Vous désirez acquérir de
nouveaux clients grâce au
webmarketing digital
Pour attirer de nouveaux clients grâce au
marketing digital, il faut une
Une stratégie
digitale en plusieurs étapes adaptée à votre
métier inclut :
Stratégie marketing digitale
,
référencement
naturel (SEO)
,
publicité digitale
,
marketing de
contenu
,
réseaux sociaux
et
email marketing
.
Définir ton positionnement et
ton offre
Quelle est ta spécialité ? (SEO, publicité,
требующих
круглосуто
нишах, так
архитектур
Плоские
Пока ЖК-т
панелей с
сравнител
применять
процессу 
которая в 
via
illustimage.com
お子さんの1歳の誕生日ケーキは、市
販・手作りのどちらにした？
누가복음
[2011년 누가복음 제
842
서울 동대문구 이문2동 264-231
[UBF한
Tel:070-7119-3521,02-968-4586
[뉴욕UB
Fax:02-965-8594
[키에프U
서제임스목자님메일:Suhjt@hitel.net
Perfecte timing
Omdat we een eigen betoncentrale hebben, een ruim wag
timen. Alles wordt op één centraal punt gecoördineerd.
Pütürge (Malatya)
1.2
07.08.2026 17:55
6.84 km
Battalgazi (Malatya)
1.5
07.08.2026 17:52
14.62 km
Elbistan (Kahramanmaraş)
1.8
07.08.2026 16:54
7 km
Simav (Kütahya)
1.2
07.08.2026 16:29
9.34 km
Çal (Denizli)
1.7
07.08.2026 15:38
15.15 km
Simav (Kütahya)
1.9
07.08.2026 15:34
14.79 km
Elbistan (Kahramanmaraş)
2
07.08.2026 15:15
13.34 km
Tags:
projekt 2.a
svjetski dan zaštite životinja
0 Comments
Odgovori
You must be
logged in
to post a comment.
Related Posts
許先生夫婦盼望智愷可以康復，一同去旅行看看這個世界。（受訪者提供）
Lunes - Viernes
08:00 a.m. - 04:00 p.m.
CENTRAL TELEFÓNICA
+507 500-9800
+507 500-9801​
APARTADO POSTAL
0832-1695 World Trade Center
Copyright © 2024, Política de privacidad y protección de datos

..........

Report back each line of the entries that holds the string "publicité".

publicité digitale
Quelle est ta spécialité ? (SEO, publicité,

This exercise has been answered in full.